An irate art dealer is accusing the organiser of an international art fair of snobbery in a tit-for-tat spat dividing the Auckland arts scene.
Auckland Art Fair organisers have invited nine Australian galleries to show their artists' work at a huge event next month. But several local galleries are miffed that they have been denied entry.
The art fair, run by the New Zealand Contemporary Art Trust, is expected to attract about 12,000 people to the Viaduct Events Centre over four days. It will feature 41 galleries.
Kieran Smyth, owner of Auckland's Smyth Galleries, desperately wants to be there, but he is on the reject list and doesn't know why.
"I swotted up on what was required and lobbied hard," he says. "My heart was set on it. But it's all very political and the most elitist and snobby world I've ever found."
Smyth says the Aussies should not be allowed to muscle in on Kiwi territory.
"Art-selling is under siege because it's very discretionary spending and exceptionally tough at the moment. It's the one time you would think the Auckland Art Fair would look after its own."
Pierre Peeters, who has run his own art gallery in Parnell for the past seven years, was also excluded after he put forward an application despite not being invited to.
"It's a very funny business to be involved with. It's about who you are and who you end up shaking hands with. You have to wait for them to put their hand out first. They will look at what you do and if it's wanky enough for them, they put their hand out and say 'You're in'."
Another Parnell gallery owner, who was part of the original steering committee for the fair about six years ago, didn't try to get in this year, after being rejected last time.
"It's pretty disgusting," says the gallery owner, who asked not to be named. "After last time I thought I'd done everything I could."
"I'm not going to lower myself to their standards.
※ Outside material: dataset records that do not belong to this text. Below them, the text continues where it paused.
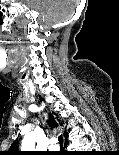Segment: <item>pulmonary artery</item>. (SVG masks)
Listing matches in <instances>:
<instances>
[{"instance_id":"pulmonary-artery-1","label":"pulmonary artery","mask_w":119,"mask_h":155,"mask_svg":"<svg viewBox=\"0 0 119 155\" xmlns=\"http://www.w3.org/2000/svg\"><path fill=\"white\" fill-rule=\"evenodd\" d=\"M51 143L53 144V143H54V141H52ZM50 149L55 150V149H57V147H56V146H51V147H50Z\"/></svg>"}]
</instances>
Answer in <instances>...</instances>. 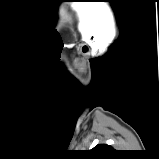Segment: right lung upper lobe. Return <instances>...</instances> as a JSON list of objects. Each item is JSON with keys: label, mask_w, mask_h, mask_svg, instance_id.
Instances as JSON below:
<instances>
[{"label": "right lung upper lobe", "mask_w": 159, "mask_h": 159, "mask_svg": "<svg viewBox=\"0 0 159 159\" xmlns=\"http://www.w3.org/2000/svg\"><path fill=\"white\" fill-rule=\"evenodd\" d=\"M114 149L106 144H99L97 146H95L91 151H93L94 153L98 154V155H103L105 153L108 152H112Z\"/></svg>", "instance_id": "1"}]
</instances>
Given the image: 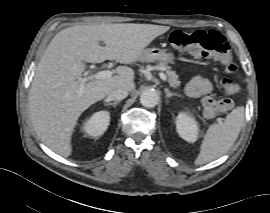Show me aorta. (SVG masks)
<instances>
[{
    "mask_svg": "<svg viewBox=\"0 0 270 213\" xmlns=\"http://www.w3.org/2000/svg\"><path fill=\"white\" fill-rule=\"evenodd\" d=\"M159 94L154 89L144 90L140 95V103L148 108L155 107L159 102Z\"/></svg>",
    "mask_w": 270,
    "mask_h": 213,
    "instance_id": "762f6f07",
    "label": "aorta"
}]
</instances>
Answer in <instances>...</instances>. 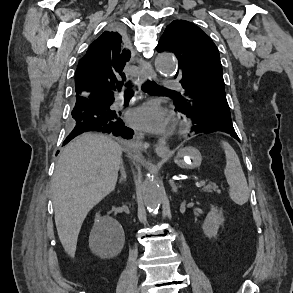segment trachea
I'll return each mask as SVG.
<instances>
[{"label": "trachea", "instance_id": "3493384b", "mask_svg": "<svg viewBox=\"0 0 293 293\" xmlns=\"http://www.w3.org/2000/svg\"><path fill=\"white\" fill-rule=\"evenodd\" d=\"M143 88L152 94H157V93H174V92H169L167 90H165L164 88L160 87V86H156L155 84H153L151 81H146L143 84ZM134 92L132 90H126L125 91V95H132Z\"/></svg>", "mask_w": 293, "mask_h": 293}]
</instances>
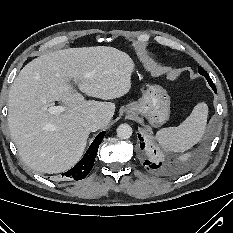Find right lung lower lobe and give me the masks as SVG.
I'll return each mask as SVG.
<instances>
[{"label": "right lung lower lobe", "mask_w": 233, "mask_h": 233, "mask_svg": "<svg viewBox=\"0 0 233 233\" xmlns=\"http://www.w3.org/2000/svg\"><path fill=\"white\" fill-rule=\"evenodd\" d=\"M105 131L101 132L96 136L95 140L91 143L87 152L83 156V158L75 165L72 169L62 174L64 179L71 180H81L85 178L89 172L91 171L95 157L98 151V147L104 138Z\"/></svg>", "instance_id": "right-lung-lower-lobe-1"}]
</instances>
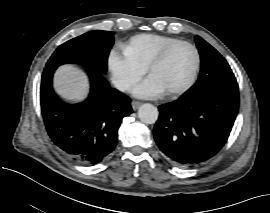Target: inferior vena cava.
Listing matches in <instances>:
<instances>
[{"mask_svg": "<svg viewBox=\"0 0 270 213\" xmlns=\"http://www.w3.org/2000/svg\"><path fill=\"white\" fill-rule=\"evenodd\" d=\"M114 86L116 89L120 90V91H126L128 89H130L132 87V84L128 81H124V80H116L114 82Z\"/></svg>", "mask_w": 270, "mask_h": 213, "instance_id": "obj_1", "label": "inferior vena cava"}]
</instances>
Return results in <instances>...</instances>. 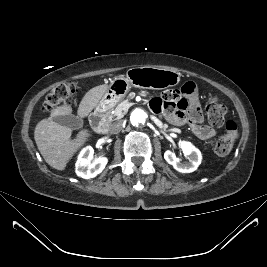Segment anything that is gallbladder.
Instances as JSON below:
<instances>
[{
  "instance_id": "obj_1",
  "label": "gallbladder",
  "mask_w": 267,
  "mask_h": 267,
  "mask_svg": "<svg viewBox=\"0 0 267 267\" xmlns=\"http://www.w3.org/2000/svg\"><path fill=\"white\" fill-rule=\"evenodd\" d=\"M57 124L71 128V129H80L83 127L84 121L79 116L73 114L57 116L53 119Z\"/></svg>"
}]
</instances>
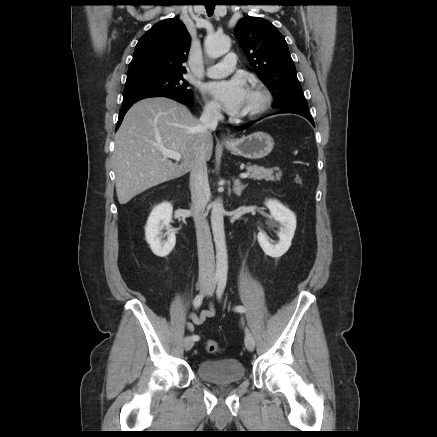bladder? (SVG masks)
<instances>
[{
    "label": "bladder",
    "instance_id": "31cf9c89",
    "mask_svg": "<svg viewBox=\"0 0 437 437\" xmlns=\"http://www.w3.org/2000/svg\"><path fill=\"white\" fill-rule=\"evenodd\" d=\"M197 376L211 383L238 382L245 377V367L237 359L204 360L196 368Z\"/></svg>",
    "mask_w": 437,
    "mask_h": 437
}]
</instances>
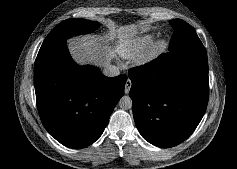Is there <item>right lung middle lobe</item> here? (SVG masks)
<instances>
[{
	"mask_svg": "<svg viewBox=\"0 0 237 169\" xmlns=\"http://www.w3.org/2000/svg\"><path fill=\"white\" fill-rule=\"evenodd\" d=\"M99 27V23L85 19H68L57 25L44 42L67 39L75 35L86 34Z\"/></svg>",
	"mask_w": 237,
	"mask_h": 169,
	"instance_id": "dd1d6c3e",
	"label": "right lung middle lobe"
}]
</instances>
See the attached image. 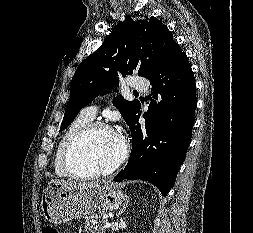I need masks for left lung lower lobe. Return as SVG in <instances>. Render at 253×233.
I'll return each instance as SVG.
<instances>
[{"label": "left lung lower lobe", "instance_id": "0a47b994", "mask_svg": "<svg viewBox=\"0 0 253 233\" xmlns=\"http://www.w3.org/2000/svg\"><path fill=\"white\" fill-rule=\"evenodd\" d=\"M147 79L152 85L148 111L140 125V108L129 125L132 151L126 167L113 179H143L166 196L185 159L194 125L196 84L186 54L176 43L158 71Z\"/></svg>", "mask_w": 253, "mask_h": 233}]
</instances>
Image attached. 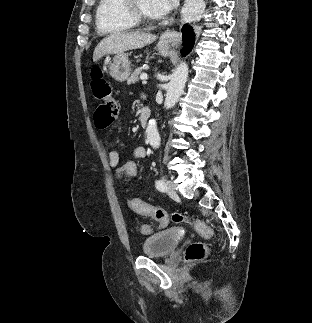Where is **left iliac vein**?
<instances>
[{"label":"left iliac vein","instance_id":"1","mask_svg":"<svg viewBox=\"0 0 312 323\" xmlns=\"http://www.w3.org/2000/svg\"><path fill=\"white\" fill-rule=\"evenodd\" d=\"M165 189L168 195H175L176 189L173 185V182L171 180H167L165 183Z\"/></svg>","mask_w":312,"mask_h":323}]
</instances>
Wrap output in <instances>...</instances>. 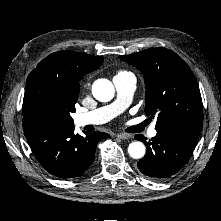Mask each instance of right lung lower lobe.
I'll list each match as a JSON object with an SVG mask.
<instances>
[{"instance_id": "right-lung-lower-lobe-1", "label": "right lung lower lobe", "mask_w": 221, "mask_h": 221, "mask_svg": "<svg viewBox=\"0 0 221 221\" xmlns=\"http://www.w3.org/2000/svg\"><path fill=\"white\" fill-rule=\"evenodd\" d=\"M24 134L40 164L52 175L66 179L83 174L93 163L103 132L74 133V126L47 122L23 123Z\"/></svg>"}]
</instances>
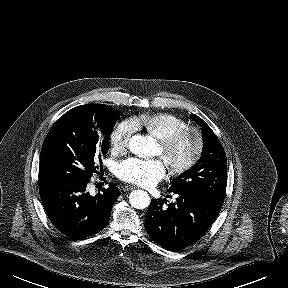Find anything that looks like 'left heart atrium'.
I'll return each instance as SVG.
<instances>
[{
	"label": "left heart atrium",
	"instance_id": "39dd6f15",
	"mask_svg": "<svg viewBox=\"0 0 288 288\" xmlns=\"http://www.w3.org/2000/svg\"><path fill=\"white\" fill-rule=\"evenodd\" d=\"M117 174L123 181L150 187L165 177L166 164L160 158H131L117 166Z\"/></svg>",
	"mask_w": 288,
	"mask_h": 288
}]
</instances>
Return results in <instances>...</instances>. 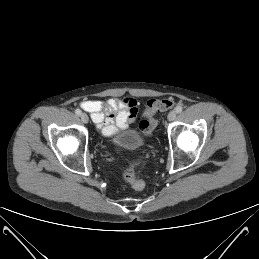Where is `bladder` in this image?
Returning <instances> with one entry per match:
<instances>
[{
  "instance_id": "obj_1",
  "label": "bladder",
  "mask_w": 259,
  "mask_h": 259,
  "mask_svg": "<svg viewBox=\"0 0 259 259\" xmlns=\"http://www.w3.org/2000/svg\"><path fill=\"white\" fill-rule=\"evenodd\" d=\"M113 142L122 148L135 150L143 145V139L140 134L133 128H124L117 132L113 138Z\"/></svg>"
}]
</instances>
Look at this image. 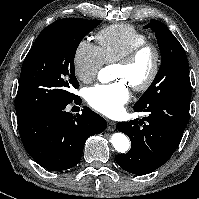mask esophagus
<instances>
[{
    "instance_id": "obj_1",
    "label": "esophagus",
    "mask_w": 199,
    "mask_h": 199,
    "mask_svg": "<svg viewBox=\"0 0 199 199\" xmlns=\"http://www.w3.org/2000/svg\"><path fill=\"white\" fill-rule=\"evenodd\" d=\"M107 123L108 130L113 131L116 128V123L114 121L108 120Z\"/></svg>"
}]
</instances>
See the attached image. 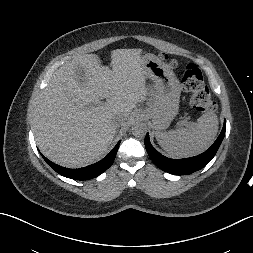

I think they are a very cliquey lot."
But art fair organiser Jennifer Buckley says the fair is not a goodwill operation.
"It's not an open process because I don't like saying no," she says.
Space was tight at the venue and gallery owners who didn't meet the criteria have had the process explained to them.
"I think illiteracy might be the problem," she says. "And the lack of professionalism is breathtaking."
An eight-strong panel, which includes New Zealand Contemporary Art Trust members, ranks the applications and the top 41 make it in. Australians are crucial because it is an international event.
She also says claims of elitism are applied selectively.
"Everyone accepts All Blacks have selectors who choose the best players, but they don't apply that to the arts."